Using an existing environment

In order to run your analysis, you can use a pre-existing container environment created by a third party. For example python:3.8 for Python programs or gitlab-registry.cern.ch/cms-cloud/cmssw-docker/cc7-cms for CMS Offline Software framework. In this case you simply specify the container name and the version number in your workflow specification and you are good to go. This is usually the case when your code does not have to be compiled, for example Python scripts or ROOT macros.

Note also that REANA offers a set of containers that can serve as examples about how to containerise popular analysis environments such as:

Building your own environment

Other times you may need to build your own container, for example to add a certain library on top of Python 2.7. This is the most typical use case that we’ll address below.

This is usually the case when your code needs to be compiled, for example C++ analysis.

If you need to create your own environment, this can be achieved by means of providing a particular Dockerfile:

# Start from the Python 2.7 base image:
FROM docker.io/library/python:2.7

# Install HFtools:
RUN apt-get -y update && \
    apt-get -y install \
       python-pip \
       zip && \
    apt-get autoremove -y && \
    apt-get clean -y
RUN pip install hftools

# Mount our code:
ADD code /code
WORKDIR /code

You can build this customised analysis environment image and give it some name, for example docker.io/johndoe/myenv:

$ docker build -f environment/myenv/Dockerfile -t docker.io/johndoe/myenv:1.0 .

and push the created image to the DockerHub image registry:

$ docker push docker.io/johndoe/myenv:1.0

Providing necessary shell

The Docker images for executing user jobs in the REANA ecosystem need to contain bash shell in the image.

The bash shell is used in operational procedures to pass along encoded/decoded job commands and parameters between REANA workflow orchestration components, the job execution components and the compute backend itself, so that the job execution behaviour would be consistent across Kubernetes, HTCondor, Slurm backends for both Docker and Singularity execution wrappers.

Therefore, please make sure that your Docker images contain the bash shell executable, even if it may not be the default shell.

For example, if you would like to use the tiny Alpine image, which uses ash shell by default, you can add a command in your Dockerfile to install additional bash shell as follows:

FROM docker.io/library/alpine:3.17
RUN apk add bash

The bash shell is relatively widespread, so it is very probable that your base images contain it already.
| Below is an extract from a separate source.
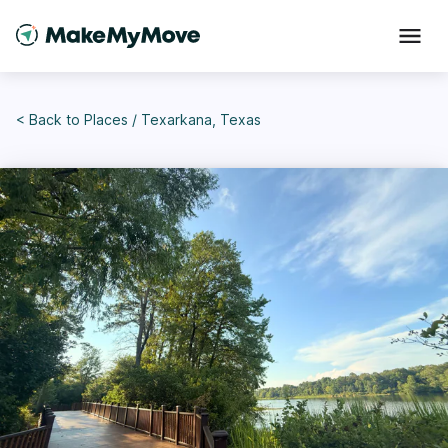
< Back to
Places
/
Texarkana, Texas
Note that it is not necessary for bash to be the default shell; only its presence is required. Please get in touch if this requirement causes any trouble and you cannot ensure the presence of bash in your job images.

Supporting arbitrary user IDs

In the Docker container ecosystem, the processes run in the containers by default, uses the root user identity. However, this may not be secure. If you want to improve the security in your environment you can set up your own user under which identity the processes will run.
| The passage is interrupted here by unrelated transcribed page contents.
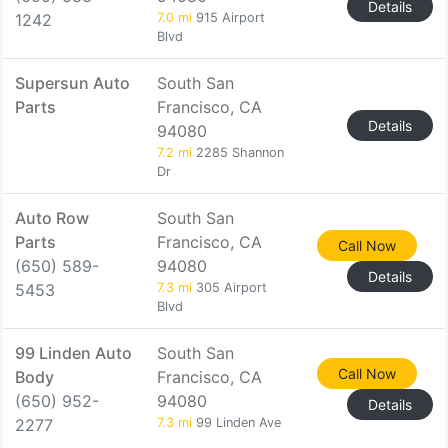
Details
1242
7.0 mi
915 Airport
Blvd
Supersun Auto
South San
Parts
Francisco, CA
Details
94080
7.2 mi
2285 Shannon
Dr
Auto Row
South San
Parts
Francisco, CA
Call Now
(650) 589-
94080
Details
5453
7.3 mi
305 Airport
Blvd
99 Linden Auto
South San
Call Now
Body
Francisco, CA
(650) 952-
94080
Details
2277
7.3 mi
99 Linden Ave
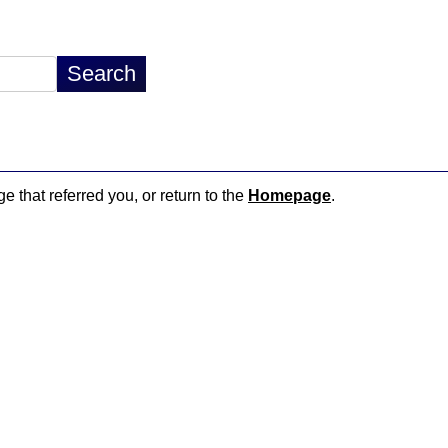
e that referred you, or return to the
Homepage
.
In order for processes to run under any user identity and still be able to write to shared workspaces, we use a GID=0 technique as used by OpenShift:

  • UID: you can use any user ID you want;
  • GID: your should add your user to group with GID=0 (the root group)
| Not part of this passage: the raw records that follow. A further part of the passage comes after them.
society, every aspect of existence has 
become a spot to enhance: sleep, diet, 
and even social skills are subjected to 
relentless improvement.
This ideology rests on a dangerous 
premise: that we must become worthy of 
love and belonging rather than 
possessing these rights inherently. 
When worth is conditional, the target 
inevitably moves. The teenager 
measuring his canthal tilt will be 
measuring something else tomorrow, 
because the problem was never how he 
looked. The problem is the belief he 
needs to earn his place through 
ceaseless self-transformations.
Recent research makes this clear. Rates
This will ensure the writable access to workspace directories managed by the REANA platform.

For example, you can create the user johndoe with UID=501 and add the user to GID=0 by adding the following commands at the end of the previous Dockerfile:

# Setup user and permissions
RUN adduser johndoe -u 501 --disabled-password --gecos ""
RUN usermod -a -G 0 johndoe
USER johndoe

Testing the environment

We now have a containerised image representing our computational environment that we can use to run our analysis in another replicated environment.

We should test the containerised environment to ensure it works properly, for example whether all the necessary libraries are present:

$ docker run -i -t --rm docker.io/johndoe/myenv /bin/bash
container> python -V
Python 2.7.15
container> python mycode.py < mydata.csv > /tmp/mydata.tmp

Multiple environments

Note that various steps of your analysis can run in various environments; for instance, the step to perform the data filtering on a big cloud, having data selection libraries installed, or the step to build the data plotting in a local environment, containing only the preferred graphing system of choice. You can prepare several different environments for your analysis if needed.